While he ate his eggs, and she prepared another corn bread batter of the never-ending corn bread, Britney told Daniel about the coming of the New Faith people and the odd, dominating figure of their leader, the preacher who called himself Brother Jobe, and changes in town politics that propelled Robert into the mayor’s job, and the rescue of Mr. Bullock’s boatmen from being hostages of the gangster boss of the Albany riverfront by Daniel’s father and the New Faith rangers, and the hanging of the nine pickers on River Road by Bullock after they had invaded his house late one night in October, and the death of Wayne Karp, the headman at Karptown and controller of the salvage operation that the old landfill had become, and the many other doings about town since Daniel left. She also ventured to explain how she had burned down her own house by accident in the dark weeks after Shawn was killed.
“I’m sorry about Shawn,” Daniel said of her murdered husband. “I was a friend of his little brother Cody.” Cody had died in the same flu epidemic that swept away Daniel’s little sister Genna.
“I want to tell you something very personal,” Britney said. She put down the corn bread pan that she had been buttering and looked directly at him.
He lifted his face from the plate and met her gaze. His demeanor told Britney that she had his permission to speak freely.
“Shawn and I weren’t very happy for quite a while before he got killed. Your father had nothing to do with that or with Shawn’s death, though he was with him at the General Supply when it happened. Shawn was very bitter about what the world had come to, and about what happened to his plans for the future, and all. He was working on the Schmidt farm as a common laborer and he was angry about it. He was messing around with one of the girls in the dairy there.”

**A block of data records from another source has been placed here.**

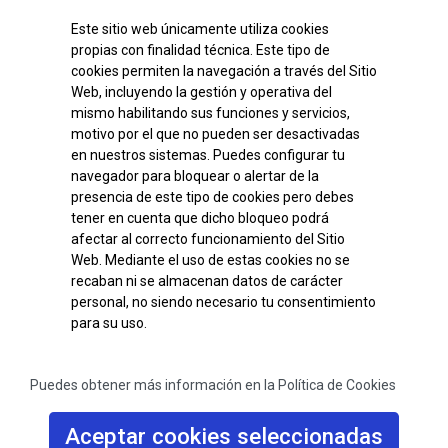
encargado.
Este sitio web únicamente utiliza cookies
propias con finalidad técnica. Este tipo de
cookies permiten la navegación a través del Sitio
¿Con qué finalidad tratamos
Web, incluyendo la gestión y operativa del
sus datos personales?
mismo habilitando sus funciones y servicios,
motivo por el que no pueden ser desactivadas
En Chequemotiva tratamos la información que
en nuestros sistemas. Puedes configurar tu
nos facilita con la finalidad de gestionar su
navegador para bloquear o alertar de la
participación en el site http://gift4.net, proceder a
presencia de este tipo de cookies pero debes
la gestión del programa de incentivos
tener en cuenta que dicho bloqueo podrá
"GIFT4NET", y gestionar las incidencias que
afectar al correcto funcionamiento del Sitio
deriven del mismo."
Web. Mediante el uso de estas cookies no se
recaban ni se almacenan datos de carácter
personal, no siendo necesario tu consentimiento
¿Por cuánto tiempo
para su uso.
conservaremos sus datos
personales?
Puedes obtener más información en la Política de Cookies
Sus datos serán conservados el tiempo mínimo
Aceptar cookies seleccionadas
necesario para los fines autorizados.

“Why are you telling me this?”
“So you understand how I came to be with your father so soon after Shawn died. There’s a lot of gossip around town. You’ll hear it sooner or later.”
“I think I already understand. It’s good that he found someone to be with.”

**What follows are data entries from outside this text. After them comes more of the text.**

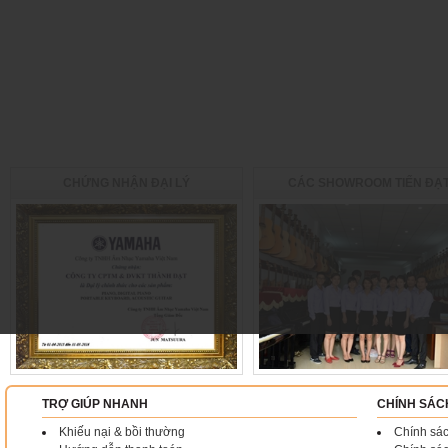
CHỨNG NHẬN ĐẠI LÝ
CÁC SHOWROOM TIẾN ĐẠ
TRỢ GIÚP NHANH
CHÍNH SÁC
Khiếu nại & bồi thường
Chính sác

“He’s a good man, your father.”
“You’re a good woman.”
Their gazes locked again for a moment longer than what felt completely comfortable. Britney adjusted the top of her robe and turned her attention back to the corn bread she was making.
Thirty-nine
Donald Acker woke up freezing in his house off Huddle Road thinking that everything in his life had gone to shit. He lay on a bare mattress bundled in half a dozen blankets and quilts, which the cold still penetrated. The bedclothes stank and Acker could feel tiny things crawling on his skin under the layers of shirts and pants he was wearing in bed. Gray daylight in the window was filtered by a glaze of ice on the inside of the glass that formed through the night from Acker’s exhalations. Ordinarily, he would have gotten up, gone to the front parlor, and stoked the woodstove, but he had the nagging feeling that he had run out of matches, which led to the realization that he would have to walk the nearly two miles into town to get some matches at Einhorn’s store—except, he also realized, he was completely out of cash money. He’d made a little silver in the fall working as a “super” on the Schmidt farm, which is to say a nonregular seasonal employee doing stoop labor in the squash rows—hubbard, butternut, acorn, kabocha, pumpkin. He detested squashes of every kind. The several acres he cultivated behind his house produced onions and potatoes, a little corn, which lasted perhaps a month in season, but not much else. He didn’t like to eat most vegetables and he had neither the skills nor the equipment to put up food in jars. He hadn’t eaten meat in months. His gums were so inflamed that several of his teeth were loose. Lately, he was afraid to eat anything except mashed potatoes and onions. Now that the prick of a constable or priest or whatever he was had taken his horse away, he would not be able to get a crop in next spring even if he survived the winter.
Donald Acker watched his prospects of surviving another year grow so narrow that he couldn’t really see through the aperture of his destiny to any plausible future. It was like looking through a knothole in a fence at twilight only to see a dingy brick wall on the other side. He was sick and shaky, but he was afraid to visit the doctor, who he wouldn’t be able to pay in any case, not even in barter. He didn’t have a drop of whiskey left. He had some potatoes and onions but no lard or butter to fry them in or salt to make them palatable. He had absolutely no idea what he might do. There wasn’t any government left to turn to for help. Becoming a beggar wasn’t even feasible—on any normal winter day there weren’t enough people on Main Street in Union Grove. Most of the people who lived in town worked on the farms outside town, the big farms owned by rich pricks like his neighbor Ben Deaver, and Bill Schmidt, and Carl Weibel, and Ned Larmon. He’d heard that the other big prick of the locality Stephen Bullock took in people to live and work on his so-called plantation, on a basis that sounded like some kind of serfdom to Acker. Bullock was their lord and master. Anyway, he doubted that Bullock would accept him if he presented himself, sick and messed up as he was.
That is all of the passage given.